» **Work instructions**
The reply should hold every entry exactly as written and none of the pictures.

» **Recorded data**
════════════════

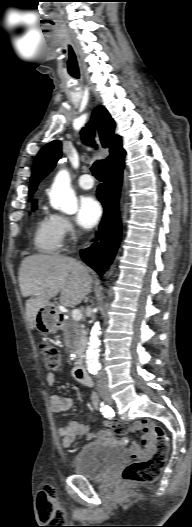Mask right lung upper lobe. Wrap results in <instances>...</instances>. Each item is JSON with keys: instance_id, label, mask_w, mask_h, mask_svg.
Instances as JSON below:
<instances>
[{"instance_id": "1", "label": "right lung upper lobe", "mask_w": 192, "mask_h": 527, "mask_svg": "<svg viewBox=\"0 0 192 527\" xmlns=\"http://www.w3.org/2000/svg\"><path fill=\"white\" fill-rule=\"evenodd\" d=\"M95 128L100 136L104 148L109 147L111 155L105 160V167L125 154L121 146V138L114 135L115 123L108 111L103 106L94 109L91 122L81 131L82 140L86 144H92ZM61 157V142L58 140L46 144L35 158L29 187V196L35 192L38 183L53 169ZM36 200H33V203Z\"/></svg>"}]
</instances>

════════════════

» **Response area**
Mask right lung upper lobe. Wrap results in <instances>...</instances>. Each item is JSON with keys: instance_id, label, mask_w, mask_h, mask_svg.
Instances as JSON below:
<instances>
[{"instance_id": "1", "label": "right lung upper lobe", "mask_w": 192, "mask_h": 527, "mask_svg": "<svg viewBox=\"0 0 192 527\" xmlns=\"http://www.w3.org/2000/svg\"><path fill=\"white\" fill-rule=\"evenodd\" d=\"M95 128L100 136L104 148L109 147L111 155L105 160V167L125 154L121 146V138L114 135L115 123L108 111L103 106L94 109L91 122L81 131L82 140L86 144H92ZM61 157V142L58 140L46 144L35 158L29 187V196L35 192L38 183L53 169ZM36 200H33V203Z\"/></svg>"}]
</instances>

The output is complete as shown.